UM Professor, Alumnus Win National Medals of Science

University of Maryland Distinguished Professor Rita R. Colwell has been named one of seven recipients of the 2006 National Medal of Science, the nation's highest honor for science.

Photo by Sam LevitanIn May, University of Maryland alumnus Tobin Marks '66, also was named a recipient of a 2005 National Medal of Science. Marks is a professor of chemistry at Northwestern University and a member of the University of Maryland Alumni Hall of Fame.

Both will receive their medals from President Bush in White House ceremonies on July 27.

According to a White House press release, "The National Medal of Science honors individuals for pioneering scientific research in a range of fields, including physical, biological, mathematical, social, behavioral, and engineering sciences, that enhances our understanding of the world and leads to innovations and technologies that give the United States its global economic edge."

The National Science Foundation administers the award, which was established by Congress in 1959.

"I am honored to be the recipient of the National Medal of Science from the President," said Colwell. "It is an affirmation of my work on the interaction of environment, infectious disease agents and human health."

Colwell served as director of the National Science Foundation (NSF) from 1998 to 2004. She was the NSF's first woman director and the first with a life sciences background. While at NSF, Colwell emphasized interdisciplinary study among scientists.

According to a story in Nature, as NSF director Colwell "championed international collaboration and cyber infrastructure, doubled the math budget, established infotechnology, and social and psychological science programs, and placed renewed emphasis on science education, where the US had been slipping for decades."
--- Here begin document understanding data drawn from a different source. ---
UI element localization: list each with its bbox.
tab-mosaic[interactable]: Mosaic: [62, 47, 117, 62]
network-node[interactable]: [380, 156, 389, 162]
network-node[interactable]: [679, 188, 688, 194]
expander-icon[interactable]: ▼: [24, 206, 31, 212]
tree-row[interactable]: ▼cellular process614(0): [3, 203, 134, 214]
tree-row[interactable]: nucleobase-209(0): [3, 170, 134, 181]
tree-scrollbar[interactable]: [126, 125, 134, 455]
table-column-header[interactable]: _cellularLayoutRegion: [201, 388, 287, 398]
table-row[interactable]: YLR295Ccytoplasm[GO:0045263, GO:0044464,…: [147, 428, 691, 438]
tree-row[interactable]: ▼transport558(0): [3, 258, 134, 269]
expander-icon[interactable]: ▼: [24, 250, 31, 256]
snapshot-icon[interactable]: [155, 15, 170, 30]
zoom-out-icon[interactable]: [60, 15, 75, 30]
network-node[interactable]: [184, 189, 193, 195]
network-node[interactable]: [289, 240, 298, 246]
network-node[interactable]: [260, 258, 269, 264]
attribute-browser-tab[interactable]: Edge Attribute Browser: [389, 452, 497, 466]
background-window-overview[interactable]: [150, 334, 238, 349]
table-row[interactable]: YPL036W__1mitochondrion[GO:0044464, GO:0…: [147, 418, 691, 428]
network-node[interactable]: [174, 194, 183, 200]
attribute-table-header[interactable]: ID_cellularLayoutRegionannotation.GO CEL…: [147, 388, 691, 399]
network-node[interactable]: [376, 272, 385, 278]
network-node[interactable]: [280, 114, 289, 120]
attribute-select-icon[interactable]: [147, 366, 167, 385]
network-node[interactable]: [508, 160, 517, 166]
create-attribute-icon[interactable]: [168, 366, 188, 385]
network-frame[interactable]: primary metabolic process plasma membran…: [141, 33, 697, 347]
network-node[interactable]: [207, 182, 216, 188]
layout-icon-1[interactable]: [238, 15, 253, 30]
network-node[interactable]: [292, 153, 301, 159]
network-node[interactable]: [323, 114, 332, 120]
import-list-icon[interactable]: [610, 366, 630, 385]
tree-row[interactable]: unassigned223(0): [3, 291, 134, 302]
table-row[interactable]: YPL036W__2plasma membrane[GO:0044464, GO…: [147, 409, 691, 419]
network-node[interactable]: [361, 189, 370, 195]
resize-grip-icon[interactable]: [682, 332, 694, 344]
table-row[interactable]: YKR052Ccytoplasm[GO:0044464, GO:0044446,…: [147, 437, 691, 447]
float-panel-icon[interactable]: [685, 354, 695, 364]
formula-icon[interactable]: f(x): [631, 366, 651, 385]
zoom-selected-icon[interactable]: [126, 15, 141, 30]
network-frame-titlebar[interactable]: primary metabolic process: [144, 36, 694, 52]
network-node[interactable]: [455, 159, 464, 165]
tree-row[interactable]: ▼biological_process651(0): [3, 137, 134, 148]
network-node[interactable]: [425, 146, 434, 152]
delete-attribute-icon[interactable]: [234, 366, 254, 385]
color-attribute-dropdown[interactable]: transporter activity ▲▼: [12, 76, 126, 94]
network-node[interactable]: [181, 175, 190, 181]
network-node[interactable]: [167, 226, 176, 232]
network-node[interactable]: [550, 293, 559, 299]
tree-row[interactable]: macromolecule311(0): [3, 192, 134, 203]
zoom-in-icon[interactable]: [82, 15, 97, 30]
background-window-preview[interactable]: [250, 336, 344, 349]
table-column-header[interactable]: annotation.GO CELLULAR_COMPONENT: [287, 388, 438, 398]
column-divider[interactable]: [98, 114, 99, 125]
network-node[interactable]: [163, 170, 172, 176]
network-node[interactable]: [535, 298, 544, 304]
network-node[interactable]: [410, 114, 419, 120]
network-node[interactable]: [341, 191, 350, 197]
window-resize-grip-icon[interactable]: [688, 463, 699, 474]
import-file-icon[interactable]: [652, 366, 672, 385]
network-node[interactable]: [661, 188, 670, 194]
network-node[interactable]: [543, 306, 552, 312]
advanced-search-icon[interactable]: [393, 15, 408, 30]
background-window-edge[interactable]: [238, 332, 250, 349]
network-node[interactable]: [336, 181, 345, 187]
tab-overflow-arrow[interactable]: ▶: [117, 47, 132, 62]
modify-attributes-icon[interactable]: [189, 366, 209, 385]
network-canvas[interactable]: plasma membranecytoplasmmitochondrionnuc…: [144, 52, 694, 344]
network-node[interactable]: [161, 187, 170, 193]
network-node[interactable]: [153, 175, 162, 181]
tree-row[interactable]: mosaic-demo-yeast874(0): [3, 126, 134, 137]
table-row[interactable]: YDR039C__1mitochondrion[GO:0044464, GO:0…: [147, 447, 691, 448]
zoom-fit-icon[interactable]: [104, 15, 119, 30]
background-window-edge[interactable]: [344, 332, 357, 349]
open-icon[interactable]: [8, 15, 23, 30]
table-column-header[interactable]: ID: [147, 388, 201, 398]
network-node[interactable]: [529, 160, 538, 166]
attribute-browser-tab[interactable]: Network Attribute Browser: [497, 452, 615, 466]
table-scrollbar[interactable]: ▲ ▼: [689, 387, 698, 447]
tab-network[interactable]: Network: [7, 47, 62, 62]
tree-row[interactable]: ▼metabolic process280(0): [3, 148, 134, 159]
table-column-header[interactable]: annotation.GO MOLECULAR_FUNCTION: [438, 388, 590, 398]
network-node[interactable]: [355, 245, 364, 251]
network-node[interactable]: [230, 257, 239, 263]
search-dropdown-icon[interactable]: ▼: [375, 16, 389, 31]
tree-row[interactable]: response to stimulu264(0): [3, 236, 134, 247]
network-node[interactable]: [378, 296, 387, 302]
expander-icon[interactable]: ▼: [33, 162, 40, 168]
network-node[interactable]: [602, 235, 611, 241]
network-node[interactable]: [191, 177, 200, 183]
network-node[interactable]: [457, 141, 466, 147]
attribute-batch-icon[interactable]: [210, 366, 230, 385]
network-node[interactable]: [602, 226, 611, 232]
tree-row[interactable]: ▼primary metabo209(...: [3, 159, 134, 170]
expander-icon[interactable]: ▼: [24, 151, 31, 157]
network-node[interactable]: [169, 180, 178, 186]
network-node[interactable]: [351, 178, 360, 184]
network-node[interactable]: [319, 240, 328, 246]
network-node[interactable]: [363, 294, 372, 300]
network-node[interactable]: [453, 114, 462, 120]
Founder of the University of Maryland Biotechnology Institute, Colwell has been studying cholera for more than 40 years, combining high tech instruments with molecular biology to make inroads in detecting outbreaks. "We're using satellites to correlate sea height and sea temperature in order to predict cholera epidemics," she said. "It's proven to be uncannily effective because outbreaks are associated with plankton blooms."

Colwell told Nature that she is "proudest of perhaps her simplest idea: using folded sari cloth to filter from drinking water plankton with which the cholera bacterium is associated." The method was shown to reduce the incidence of the disease 48% across 65 villages in Bangladesh . "That's the work that I feel best about, because it saves lives," Colwell said.

Marks is an internationally recognized chemist whose work has revolutionized plastics. His research, he says is focused on "making substances that have never been made before, and finding cleaner, greener ways to make them, to make life better for people."

Other recipients of the 2006 National Medal of Science are: Hyman Bass, University of Michigan ; Marvin H. Caruthers, University of Colorado ; Peter B. Dervan, California Institute of Technology; Nina V. Fedoroff, Pennsylvania State University ; Daniel Kleppner and Robert S. Langer, Massachusetts Institute of Technology; and Lubert Stryer, Stanford University .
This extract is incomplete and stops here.